“After Experience Taught Me ...”

After experience taught me that all the ordinary   
Surroundings of social life are futile and vain;

         I’m going to show you something very   
         Ugly: someday, it might save your life.

Seeing that none of the things I feared contain   
In themselves anything either good or bad

         What if you get caught without a knife;   
         Nothing—even a loop of piano wire;

Excepting only in the effect they had   
Upon my mind, I resolved to inquire

         Take the first two fingers of this hand;
         Fork them out—kind of a “V for Victory”—

Whether there might be something whose discovery   
Would grant me supreme, unending happiness.

         And jam them into the eyes of your enemy.   
         You have to do this hard. Very hard. Then press

No virtue can be thought to have priority   
Over this endeavor to preserve one’s being.

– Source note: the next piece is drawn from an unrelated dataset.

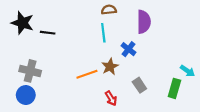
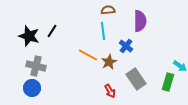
black star: (22, 23) -> (29, 36), moved
black line: (48, 33) -> (52, 31), turned -64
orange line: (87, 74) -> (88, 55), moved, turned 48
gray rectangle: (139, 85) -> (136, 79), size x1.5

         Both fingers down around the cheekbone   
         And setting your foot high into the chest

No man can desire to act rightly, to be blessed,   
To live rightly, without simultaneously

         You must call up every strength you own   
         And you can rip off the whole facial mask.

Wishing to be, to act, to live. He must ask   
First, in other words, to actually exist.


                           And you, whiner, who wastes your time
                              Dawdling over the remorseless earth,   
                           What evil, what unspeakable crime
                              Have you made your life worth?